=== The task ===
Exactly and only the lines from the first entry through the line with "атаулы шәкіртақы" should be copied, both ends included, with no pictures.

=== Data ===
%%
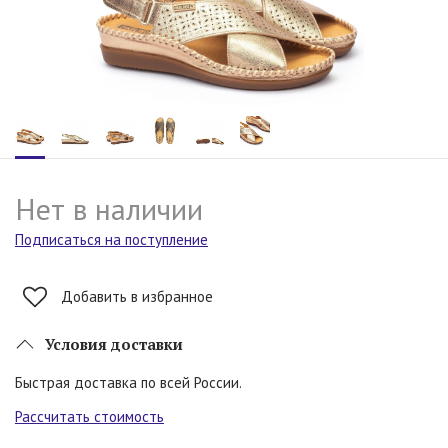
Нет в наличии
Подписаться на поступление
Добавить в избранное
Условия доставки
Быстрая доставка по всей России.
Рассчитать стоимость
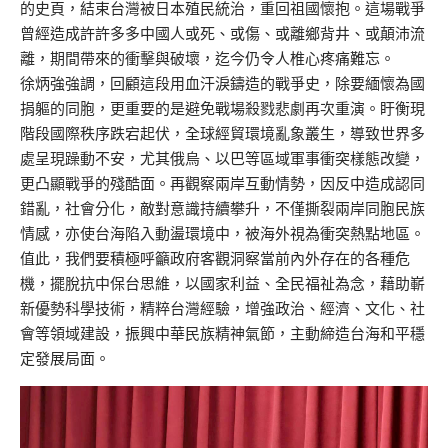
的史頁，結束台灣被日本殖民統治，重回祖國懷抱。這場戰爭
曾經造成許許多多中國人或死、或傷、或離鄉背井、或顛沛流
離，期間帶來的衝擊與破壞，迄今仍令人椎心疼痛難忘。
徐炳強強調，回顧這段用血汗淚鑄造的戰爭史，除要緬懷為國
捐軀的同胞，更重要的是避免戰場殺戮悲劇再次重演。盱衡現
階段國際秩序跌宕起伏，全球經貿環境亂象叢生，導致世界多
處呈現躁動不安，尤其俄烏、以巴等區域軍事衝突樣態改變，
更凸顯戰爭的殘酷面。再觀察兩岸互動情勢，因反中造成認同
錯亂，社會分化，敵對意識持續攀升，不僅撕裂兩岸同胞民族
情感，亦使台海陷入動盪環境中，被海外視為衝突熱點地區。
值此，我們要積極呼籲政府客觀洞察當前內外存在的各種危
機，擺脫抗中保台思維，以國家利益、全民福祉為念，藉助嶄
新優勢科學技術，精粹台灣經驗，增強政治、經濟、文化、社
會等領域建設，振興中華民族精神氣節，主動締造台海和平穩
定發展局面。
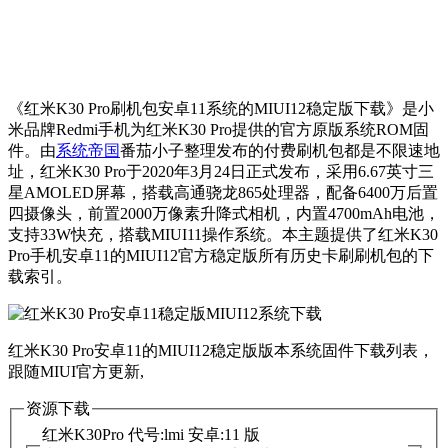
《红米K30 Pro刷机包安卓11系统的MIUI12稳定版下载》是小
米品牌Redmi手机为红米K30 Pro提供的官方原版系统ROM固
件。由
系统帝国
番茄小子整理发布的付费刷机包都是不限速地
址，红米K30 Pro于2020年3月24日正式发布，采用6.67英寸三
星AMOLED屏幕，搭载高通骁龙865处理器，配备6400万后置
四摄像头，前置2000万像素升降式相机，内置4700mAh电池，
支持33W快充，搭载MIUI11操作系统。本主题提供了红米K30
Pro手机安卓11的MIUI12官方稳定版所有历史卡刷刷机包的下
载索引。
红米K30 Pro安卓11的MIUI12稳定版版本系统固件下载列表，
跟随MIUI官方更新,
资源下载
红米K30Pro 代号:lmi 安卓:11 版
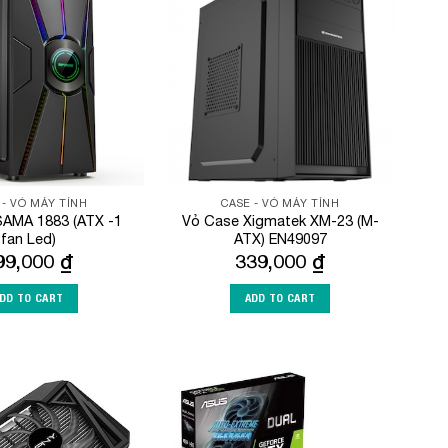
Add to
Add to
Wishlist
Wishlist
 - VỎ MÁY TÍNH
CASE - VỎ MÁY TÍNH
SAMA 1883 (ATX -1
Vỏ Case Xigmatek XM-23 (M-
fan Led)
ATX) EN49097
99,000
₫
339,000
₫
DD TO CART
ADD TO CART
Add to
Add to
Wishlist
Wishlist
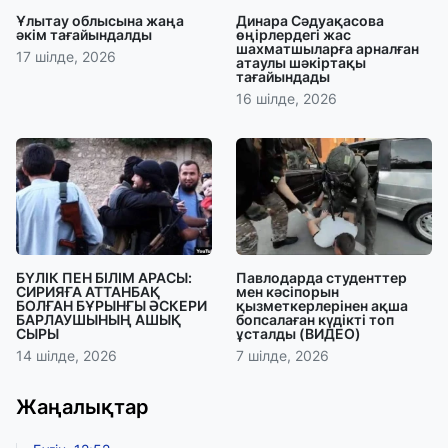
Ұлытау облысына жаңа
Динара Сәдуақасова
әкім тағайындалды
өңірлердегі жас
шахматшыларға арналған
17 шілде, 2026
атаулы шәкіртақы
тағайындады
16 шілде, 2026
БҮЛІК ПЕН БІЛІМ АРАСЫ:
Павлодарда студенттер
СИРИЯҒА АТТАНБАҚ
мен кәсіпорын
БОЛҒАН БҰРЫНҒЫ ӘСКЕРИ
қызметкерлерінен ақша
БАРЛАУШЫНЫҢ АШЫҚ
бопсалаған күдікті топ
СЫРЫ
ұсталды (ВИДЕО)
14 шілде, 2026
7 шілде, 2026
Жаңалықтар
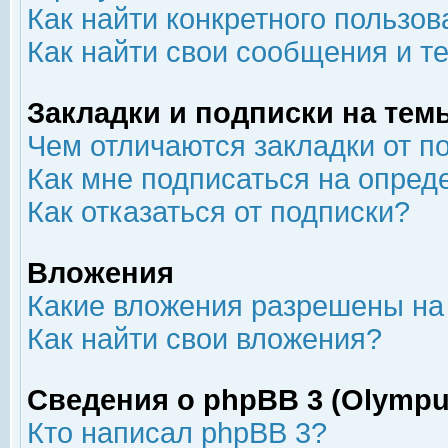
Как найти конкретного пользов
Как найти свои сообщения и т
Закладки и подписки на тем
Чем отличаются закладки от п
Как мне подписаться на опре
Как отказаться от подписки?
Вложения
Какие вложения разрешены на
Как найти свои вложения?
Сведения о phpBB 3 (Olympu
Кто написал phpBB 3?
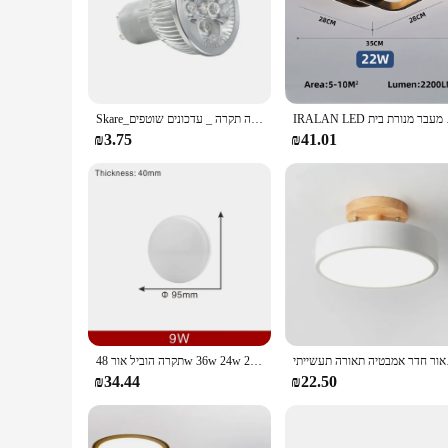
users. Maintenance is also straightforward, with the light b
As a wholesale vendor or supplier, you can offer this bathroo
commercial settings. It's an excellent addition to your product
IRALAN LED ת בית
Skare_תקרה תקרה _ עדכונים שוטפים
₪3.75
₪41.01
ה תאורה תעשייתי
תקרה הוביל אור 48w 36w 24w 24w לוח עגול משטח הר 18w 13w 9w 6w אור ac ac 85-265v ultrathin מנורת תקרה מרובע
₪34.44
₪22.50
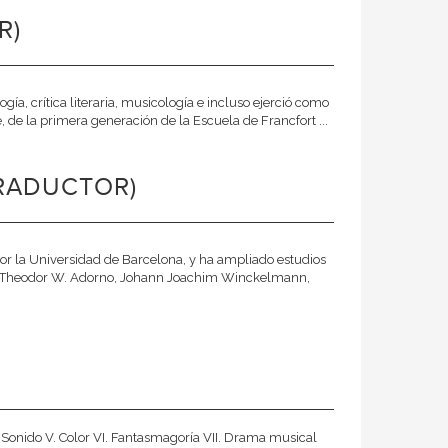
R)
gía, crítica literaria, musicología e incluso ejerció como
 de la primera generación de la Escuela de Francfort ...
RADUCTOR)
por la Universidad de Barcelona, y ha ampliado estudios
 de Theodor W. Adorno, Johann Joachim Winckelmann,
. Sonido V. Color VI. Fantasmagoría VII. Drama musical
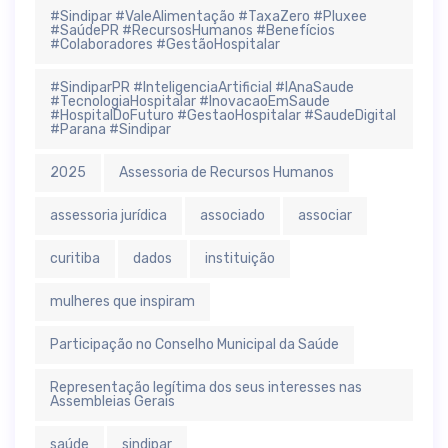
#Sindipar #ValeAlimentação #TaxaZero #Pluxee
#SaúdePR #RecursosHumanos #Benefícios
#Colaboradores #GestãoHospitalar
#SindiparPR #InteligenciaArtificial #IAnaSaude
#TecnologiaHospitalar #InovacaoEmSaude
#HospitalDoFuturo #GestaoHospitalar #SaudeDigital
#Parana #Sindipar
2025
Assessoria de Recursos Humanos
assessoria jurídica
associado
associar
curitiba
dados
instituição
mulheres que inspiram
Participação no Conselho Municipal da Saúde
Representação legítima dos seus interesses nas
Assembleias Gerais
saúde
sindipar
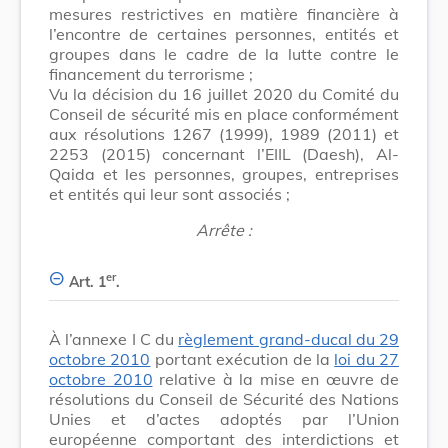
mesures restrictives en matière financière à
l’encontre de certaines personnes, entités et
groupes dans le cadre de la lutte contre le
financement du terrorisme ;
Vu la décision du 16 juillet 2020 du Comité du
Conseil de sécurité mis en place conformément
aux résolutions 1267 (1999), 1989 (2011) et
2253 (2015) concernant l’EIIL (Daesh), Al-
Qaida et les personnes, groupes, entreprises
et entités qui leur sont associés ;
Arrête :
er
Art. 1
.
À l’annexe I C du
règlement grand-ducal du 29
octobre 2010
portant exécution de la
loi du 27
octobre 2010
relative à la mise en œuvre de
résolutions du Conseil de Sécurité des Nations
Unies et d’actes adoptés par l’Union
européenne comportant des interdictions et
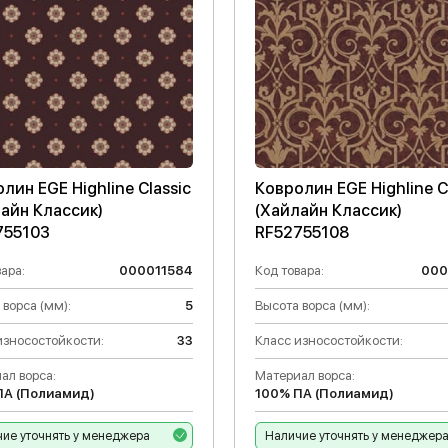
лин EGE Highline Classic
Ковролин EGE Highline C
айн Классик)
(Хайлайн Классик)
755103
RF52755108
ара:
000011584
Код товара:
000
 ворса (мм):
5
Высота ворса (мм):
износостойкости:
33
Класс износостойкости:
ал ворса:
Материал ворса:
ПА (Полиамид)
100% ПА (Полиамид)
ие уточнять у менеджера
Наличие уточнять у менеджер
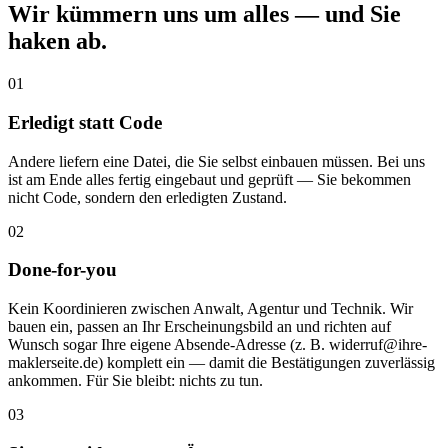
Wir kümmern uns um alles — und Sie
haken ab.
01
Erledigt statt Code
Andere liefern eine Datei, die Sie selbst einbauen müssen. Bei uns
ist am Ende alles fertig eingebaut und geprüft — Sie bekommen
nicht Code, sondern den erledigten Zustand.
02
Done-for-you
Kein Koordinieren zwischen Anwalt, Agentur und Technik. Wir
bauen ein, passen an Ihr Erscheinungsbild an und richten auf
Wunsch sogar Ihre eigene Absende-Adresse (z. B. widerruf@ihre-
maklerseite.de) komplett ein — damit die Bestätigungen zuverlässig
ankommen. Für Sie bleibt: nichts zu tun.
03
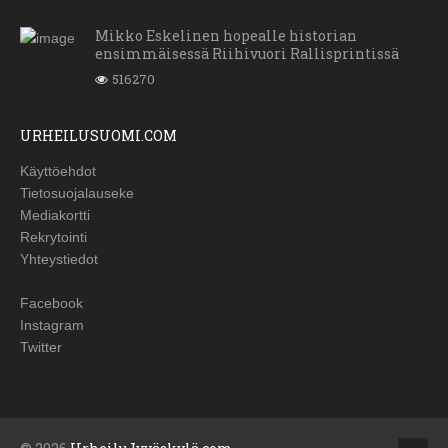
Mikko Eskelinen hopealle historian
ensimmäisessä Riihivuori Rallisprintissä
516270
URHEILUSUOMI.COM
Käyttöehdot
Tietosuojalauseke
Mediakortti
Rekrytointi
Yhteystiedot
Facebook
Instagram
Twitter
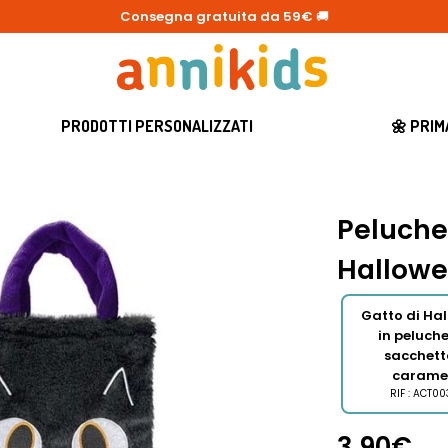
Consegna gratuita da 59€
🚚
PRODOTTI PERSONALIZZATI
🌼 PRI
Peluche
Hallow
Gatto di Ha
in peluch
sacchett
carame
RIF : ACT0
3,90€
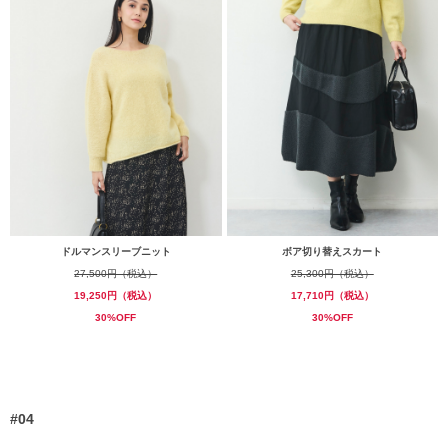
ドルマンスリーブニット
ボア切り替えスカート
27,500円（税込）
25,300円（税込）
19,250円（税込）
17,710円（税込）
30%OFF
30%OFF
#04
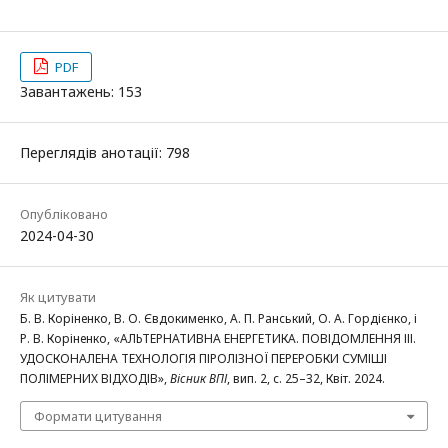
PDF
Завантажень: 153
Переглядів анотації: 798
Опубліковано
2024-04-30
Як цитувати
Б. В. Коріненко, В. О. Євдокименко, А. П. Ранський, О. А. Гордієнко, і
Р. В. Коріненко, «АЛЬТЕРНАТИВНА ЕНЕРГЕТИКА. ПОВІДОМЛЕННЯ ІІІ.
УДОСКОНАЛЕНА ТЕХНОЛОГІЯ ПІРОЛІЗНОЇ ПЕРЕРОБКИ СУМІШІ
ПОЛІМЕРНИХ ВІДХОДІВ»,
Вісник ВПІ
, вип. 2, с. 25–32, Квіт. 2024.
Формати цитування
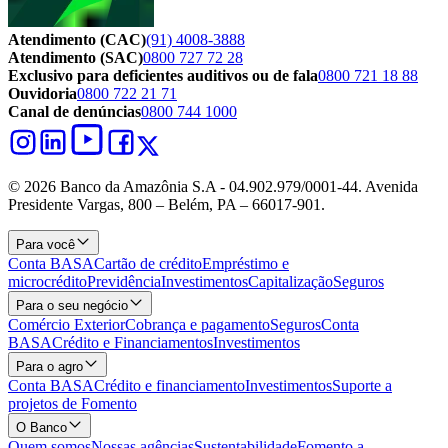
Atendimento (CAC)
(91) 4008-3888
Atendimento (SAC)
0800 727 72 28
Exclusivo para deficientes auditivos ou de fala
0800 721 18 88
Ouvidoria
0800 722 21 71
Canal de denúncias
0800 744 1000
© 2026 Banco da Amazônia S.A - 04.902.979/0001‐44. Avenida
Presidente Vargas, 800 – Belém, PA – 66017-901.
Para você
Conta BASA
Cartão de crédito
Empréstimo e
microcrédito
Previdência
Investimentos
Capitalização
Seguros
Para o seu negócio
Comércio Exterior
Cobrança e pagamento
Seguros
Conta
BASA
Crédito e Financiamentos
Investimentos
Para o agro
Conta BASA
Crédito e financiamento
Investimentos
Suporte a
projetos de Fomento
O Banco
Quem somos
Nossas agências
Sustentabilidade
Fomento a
%%
=== Task solution ===
Нет в наличии
Подписаться на поступление
Добавить в избранное
Условия доставки
Быстрая доставка по всей России.
Рассчитать стоимость
的史頁，結束台灣被日本殖民統治，重回祖國懷抱。這場戰爭
曾經造成許許多多中國人或死、或傷、或離鄉背井、或顛沛流
離，期間帶來的衝擊與破壞，迄今仍令人椎心疼痛難忘。
徐炳強強調，回顧這段用血汗淚鑄造的戰爭史，除要緬懷為國
捐軀的同胞，更重要的是避免戰場殺戮悲劇再次重演。盱衡現
階段國際秩序跌宕起伏，全球經貿環境亂象叢生，導致世界多
處呈現躁動不安，尤其俄烏、以巴等區域軍事衝突樣態改變，
更凸顯戰爭的殘酷面。再觀察兩岸互動情勢，因反中造成認同
錯亂，社會分化，敵對意識持續攀升，不僅撕裂兩岸同胞民族
情感，亦使台海陷入動盪環境中，被海外視為衝突熱點地區。
值此，我們要積極呼籲政府客觀洞察當前內外存在的各種危
機，擺脫抗中保台思維，以國家利益、全民福祉為念，藉助嶄
新優勢科學技術，精粹台灣經驗，增強政治、經濟、文化、社
會等領域建設，振興中華民族精神氣節，主動締造台海和平穩
定發展局面。
《红米K30 Pro刷机包安卓11系统的MIUI12稳定版下载》是小
米品牌Redmi手机为红米K30 Pro提供的官方原版系统ROM固
件。由
系统帝国
番茄小子整理发布的付费刷机包都是不限速地
址，红米K30 Pro于2020年3月24日正式发布，采用6.67英寸三
星AMOLED屏幕，搭载高通骁龙865处理器，配备6400万后置
四摄像头，前置2000万像素升降式相机，内置4700mAh电池，
支持33W快充，搭载MIUI11操作系统。本主题提供了红米K30
Pro手机安卓11的MIUI12官方稳定版所有历史卡刷刷机包的下
载索引。
红米K30 Pro安卓11的MIUI12稳定版版本系统固件下载列表，
跟随MIUI官方更新,
资源下载
红米K30Pro 代号:lmi 安卓:11 版
Add to
Add to
Wishlist
Wishlist
 - VỎ MÁY TÍNH
CASE - VỎ MÁY TÍNH
SAMA 1883 (ATX -1
Vỏ Case Xigmatek XM-23 (M-
fan Led)
ATX) EN49097
99,000
₫
339,000
₫
DD TO CART
ADD TO CART
Add to
Add to
Wishlist
Wishlist
Ұлытау облысына жаңа
Динара Сәдуақасова
әкім тағайындалды
өңірлердегі жас
шахматшыларға арналған
17 шілде, 2026
атаулы шәкіртақы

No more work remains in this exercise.